Auf jeden Fall. Doch es gibt leider immer noch viele Ärzte, die ihren eigenen geschlechtsspezifischen Blick nicht reflektieren. Es gibt sogar Studien dazu: Wenn ein Mann mit Rückenschmerzen kommt, wird der Rücken behandelt, kommt die Frau mit Rückenschmerzen, wird viel eher auch die Psyche behandelt.

Was sind die Folgen, wenn Männer nicht über ihre Gefühle sprechen und sich keine Hilfe suchen?

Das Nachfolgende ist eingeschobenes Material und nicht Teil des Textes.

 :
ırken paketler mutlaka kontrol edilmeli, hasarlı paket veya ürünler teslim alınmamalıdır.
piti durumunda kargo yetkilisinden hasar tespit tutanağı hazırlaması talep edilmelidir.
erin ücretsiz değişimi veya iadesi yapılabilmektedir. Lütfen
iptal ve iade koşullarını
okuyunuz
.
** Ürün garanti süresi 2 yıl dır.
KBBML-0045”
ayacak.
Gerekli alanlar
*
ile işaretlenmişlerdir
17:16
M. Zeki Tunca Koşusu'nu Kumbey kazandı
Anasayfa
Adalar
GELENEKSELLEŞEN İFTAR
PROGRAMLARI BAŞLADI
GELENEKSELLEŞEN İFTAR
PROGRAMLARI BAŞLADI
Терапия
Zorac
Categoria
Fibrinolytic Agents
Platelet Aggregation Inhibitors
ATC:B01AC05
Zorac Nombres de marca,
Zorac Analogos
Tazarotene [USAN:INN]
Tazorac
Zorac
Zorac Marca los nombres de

Viel zu wenig besprochen wird das Thema Depressionen bei Männern. Es läuft oft noch klassisch ab, Männer schlucken den Schmerz hinunter, drücken ihn weg, bleiben einsam. Zwei Drittel der Menschen, die sich selbst das Leben nehmen, sind Männer. Wenn sie ihre Gefühle nicht zeigen können oder dürfen, dann explodieren sie, nach innen oder außen. Sie werden gewalttätig sich selbst oder anderen gegenüber.

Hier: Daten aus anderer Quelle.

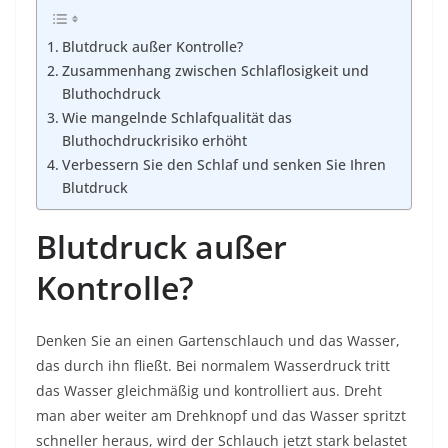
Blutdruck außer Kontrolle?
Zusammenhang zwischen Schlaflosigkeit und
Bluthochdruck
Wie mangelnde Schlafqualität das
Bluthochdruckrisiko erhöht
Verbessern Sie den Schlaf und senken Sie Ihren
Blutdruck
Blutdruck außer
Kontrolle?
Denken Sie an einen Gartenschlauch und das Wasser,
das durch ihn fließt. Bei normalem Wasserdruck tritt
das Wasser gleichmäßig und kontrolliert aus. Dreht
man aber weiter am Drehknopf und das Wasser spritzt
schneller heraus, wird der Schlauch jetzt stark belastet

Da sprechen Sie etwas an: Lösen Männer auch besondere Schmerzen aus?

Ja, Männer lösen auch besondere Schmerzen aus. Es ist ganz wichtig, über das Thema Gewalt gegen Frauen, über Missbrauch, Misshandlungen und Femizide zu sprechen und das ernst zu nehmen. Und doch denke ich, dass wir uns im Moment gesamtgesellschaftlich zu sehr darauf konzentrieren, welchen Schmerz Männer verursachen und zu wenig darüber reden, welchen Schmerz Männer erleiden. Oft wird das Eine gegen das Andere ausgespielt, was man meiner Meinung unbedingt vermeiden sollte. Es geht darum, dass beides nebeneinander stehen bleiben darf. Es ist wichtig, zu schauen, wie es den Frauen geht – aber auch, wie es den Männern geht.

Man kommt aber nicht umhin, es zu erwähnen: Gerade gibt es wieder einen Krieg in Europa, ausgelöst von einem wütenden Mann…

Ja, das ist erschreckend. Ich hoffe, dass dadurch jetzt auch den Männern, die insgeheim lange noch der Meinung waren, dass Machos wie Putin oder auch Trump Recht haben, klar wird, wie falsch das ist. Viele werden erkennen, dass eine explosive Feuersbrunst wie Putin untergehen muss und wird.

Was das Männlichkeitsbild betrifft, scheint es gleichzeitig auch eine Art Rückwärtstendenz zum „kämpfenden Helden“ zu geben. Diese Art von Männlichkeit ist gerade furchtbar präsent. Aber denen, die jetzt nach Helden rufen, muss klar sein, welchen Schmerz die erleiden. Und dass der nachträglich besprochen und behandelt werden muss. Wir leben glücklicherweise in einer anderen Zeit – anders als im Zweiten Weltkrieg, als das Erlebte einfach hinunter geschluckt wurde. In meinem Buch schreibe ich auch über die Erfahrungen meines Großvaters. Selbst Arnold Schwarzenegger sprach neulich offen über die Kriegsverletzungen seines Vaters.